In wider markets, a decent level of bidding was seen in Brent crude oil this morning, with spot prices up by 0.35% at $77.55 per barrel. In bonds, the yield on US 10-year treasuries was firmer this morning at 2.9369%, while the German 10-year bund yield was flat at 0.4027%.

Western equities gave a mixed performance on Monday; in the United States the Dow Jones ended the day down 59 points or 0.23%, while the S&P500 managed to secure a marginal gain of 0.19%. European equities had a better day on Monday, with the Euro Stoxx up by 0.46% to 3,309 by yesterday’s close. Asian equities were broadly firmer this morning, with the Nikkei up by a solid 1.19%, Topix 0.62% higher and the ASX 200 gaining 0.64%. But simmering trade tensions between China and the US remain a cause for concern among investors, keeping buyers on the sidelines in certain markets, which saw the likes of the Hang Seng and CSI 300 decline this morning, with falls of 0.35% and 0.10% respectively.

The dollar index was a touch lower this morning at 95.06 and based on its daily technical configuration, further downside could emerge. An easier dollar should provide broad-based support for base and precious metals alike in the coming days. This has provided some relief for emerging currencies this morning, with the Turkish Lira strengthening to 6.4626.
The major currencies we follow are similarly firmer with the yuan at 6.8651, the Euro at 1.1614, Sterling at 1.3052 and the Australian dollar at 0.7126.

In data today, we have the average earnings index, claimant count change and the unemployment rate from the United Kingdom, as well as the German ZEW economic sentiment. US data of note today includes final wholesale inventories and Jolts job openings.

Despite growing signs of physical tightness across the base metals complex, a negative macroeconomic backdrop continues to trump fundamentals. The upside momentum remains capped, with buyers reluctant to establish their dominance due to the simmering trade tensions between the US and China. Concerns over a fresh set of US tariffs targeting $200 billion worth of Chinese goods, due to come into effect last week, and Chinese authorities’ vows to retaliate against any further tariffs continue to undermine market confidence. As such, global risk sentiment remains clouded by fear and uncertainty.
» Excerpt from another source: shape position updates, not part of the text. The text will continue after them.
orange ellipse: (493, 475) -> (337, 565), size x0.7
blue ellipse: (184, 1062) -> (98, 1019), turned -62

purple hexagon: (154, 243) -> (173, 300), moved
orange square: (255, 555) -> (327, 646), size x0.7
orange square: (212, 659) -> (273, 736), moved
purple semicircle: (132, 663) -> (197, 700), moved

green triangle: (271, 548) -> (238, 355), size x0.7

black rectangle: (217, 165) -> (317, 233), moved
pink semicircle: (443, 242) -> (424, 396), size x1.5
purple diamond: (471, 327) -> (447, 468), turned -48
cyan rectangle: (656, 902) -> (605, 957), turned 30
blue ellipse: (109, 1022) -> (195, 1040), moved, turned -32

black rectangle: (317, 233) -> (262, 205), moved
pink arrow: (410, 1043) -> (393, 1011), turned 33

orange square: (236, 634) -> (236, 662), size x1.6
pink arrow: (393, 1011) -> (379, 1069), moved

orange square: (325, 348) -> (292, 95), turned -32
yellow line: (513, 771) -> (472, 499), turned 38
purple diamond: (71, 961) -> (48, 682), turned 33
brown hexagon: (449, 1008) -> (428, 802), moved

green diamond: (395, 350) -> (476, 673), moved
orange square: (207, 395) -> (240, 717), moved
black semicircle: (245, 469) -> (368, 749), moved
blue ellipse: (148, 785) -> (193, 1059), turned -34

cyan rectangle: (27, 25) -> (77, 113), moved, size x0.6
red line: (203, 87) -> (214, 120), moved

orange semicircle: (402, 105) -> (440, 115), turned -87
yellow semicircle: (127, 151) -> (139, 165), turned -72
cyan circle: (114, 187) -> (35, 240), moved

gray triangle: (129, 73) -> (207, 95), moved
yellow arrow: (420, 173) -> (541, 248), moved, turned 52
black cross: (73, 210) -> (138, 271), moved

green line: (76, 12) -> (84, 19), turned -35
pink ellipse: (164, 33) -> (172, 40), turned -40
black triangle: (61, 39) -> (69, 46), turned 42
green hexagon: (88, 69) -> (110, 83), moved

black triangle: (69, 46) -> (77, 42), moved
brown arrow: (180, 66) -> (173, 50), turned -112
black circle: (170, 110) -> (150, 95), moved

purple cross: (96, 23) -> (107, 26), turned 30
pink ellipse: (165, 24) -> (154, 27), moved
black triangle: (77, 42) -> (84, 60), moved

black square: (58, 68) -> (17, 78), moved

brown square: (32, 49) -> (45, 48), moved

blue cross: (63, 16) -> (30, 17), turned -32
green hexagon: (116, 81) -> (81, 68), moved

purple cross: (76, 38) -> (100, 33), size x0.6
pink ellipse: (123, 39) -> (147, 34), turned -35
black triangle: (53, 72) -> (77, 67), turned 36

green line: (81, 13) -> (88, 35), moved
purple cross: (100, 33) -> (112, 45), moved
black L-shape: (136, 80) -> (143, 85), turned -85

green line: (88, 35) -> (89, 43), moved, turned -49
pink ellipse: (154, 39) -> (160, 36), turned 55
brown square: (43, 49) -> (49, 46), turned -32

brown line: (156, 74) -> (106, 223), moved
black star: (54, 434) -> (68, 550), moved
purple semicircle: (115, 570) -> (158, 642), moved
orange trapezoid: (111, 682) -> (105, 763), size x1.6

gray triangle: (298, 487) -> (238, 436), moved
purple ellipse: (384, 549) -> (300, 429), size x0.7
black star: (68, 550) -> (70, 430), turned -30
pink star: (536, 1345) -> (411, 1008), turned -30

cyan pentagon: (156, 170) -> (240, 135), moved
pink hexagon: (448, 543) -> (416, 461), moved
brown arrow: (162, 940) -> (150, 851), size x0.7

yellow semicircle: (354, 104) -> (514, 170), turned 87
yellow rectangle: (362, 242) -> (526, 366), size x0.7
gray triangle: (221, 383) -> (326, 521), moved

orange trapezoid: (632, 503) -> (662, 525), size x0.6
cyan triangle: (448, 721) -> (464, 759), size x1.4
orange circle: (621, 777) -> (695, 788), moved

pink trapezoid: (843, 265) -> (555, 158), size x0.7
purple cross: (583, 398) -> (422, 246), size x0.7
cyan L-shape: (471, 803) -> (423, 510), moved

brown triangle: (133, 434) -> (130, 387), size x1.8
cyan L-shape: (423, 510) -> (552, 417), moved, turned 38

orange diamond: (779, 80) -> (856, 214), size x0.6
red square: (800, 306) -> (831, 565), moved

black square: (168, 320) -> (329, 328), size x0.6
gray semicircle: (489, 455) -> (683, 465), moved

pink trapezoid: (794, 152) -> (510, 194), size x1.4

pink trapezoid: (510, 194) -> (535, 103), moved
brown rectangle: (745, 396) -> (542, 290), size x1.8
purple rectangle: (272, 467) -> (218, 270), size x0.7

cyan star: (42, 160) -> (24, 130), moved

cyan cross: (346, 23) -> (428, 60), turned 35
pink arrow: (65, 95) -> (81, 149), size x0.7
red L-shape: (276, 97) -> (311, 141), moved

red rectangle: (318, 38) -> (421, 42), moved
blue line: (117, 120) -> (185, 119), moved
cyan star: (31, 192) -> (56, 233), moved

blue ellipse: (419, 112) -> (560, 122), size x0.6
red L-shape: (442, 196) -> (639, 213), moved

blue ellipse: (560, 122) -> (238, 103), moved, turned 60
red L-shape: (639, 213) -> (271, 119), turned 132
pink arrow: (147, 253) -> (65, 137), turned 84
But so far, these conditions have failed to attract fresh demand for haven assets. Gold has rebounded well from its 2018 low at $1,160 per oz, but has not been able to sustain a move above $1,200 per oz. Meanwhile, silver prices are battling to stay above $14.00 per oz. Still, with gold and silver at these low price levels, investors may well turn to these metals as a relatively cheap haven asset should they need one.